*** EXERCISE DATA Section Begins ***
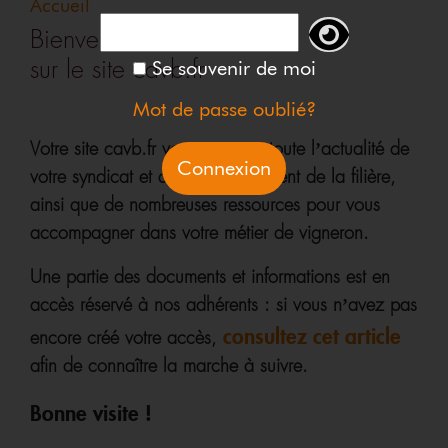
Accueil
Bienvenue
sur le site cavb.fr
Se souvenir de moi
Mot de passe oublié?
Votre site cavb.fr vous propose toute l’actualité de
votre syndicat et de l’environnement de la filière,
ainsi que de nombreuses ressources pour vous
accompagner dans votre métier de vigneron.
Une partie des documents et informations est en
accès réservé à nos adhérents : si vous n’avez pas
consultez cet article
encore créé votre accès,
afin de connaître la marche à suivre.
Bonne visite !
*** EXERCISE DATA Section Ends ***
*** EXERCISE DATA Section Begins ***
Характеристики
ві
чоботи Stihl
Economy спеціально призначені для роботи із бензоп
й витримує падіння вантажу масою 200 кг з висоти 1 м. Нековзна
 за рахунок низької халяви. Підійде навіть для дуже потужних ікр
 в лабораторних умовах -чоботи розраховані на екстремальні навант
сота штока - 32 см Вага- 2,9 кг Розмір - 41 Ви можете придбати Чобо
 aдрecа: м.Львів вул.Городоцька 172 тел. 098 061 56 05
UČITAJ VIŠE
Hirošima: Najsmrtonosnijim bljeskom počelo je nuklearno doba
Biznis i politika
*** EXERCISE DATA Section Ends ***
TASK DIRECTIONS =
All lines above from the one with "Hirošima: Najsmrtonosnijim bljeskom" to the one with "Biznis i politika", inclusive, should be copied exactly, and no other lines.

ANSWER SECTION =
Hirošima: Najsmrtonosnijim bljeskom počelo je nuklearno doba
Biznis i politika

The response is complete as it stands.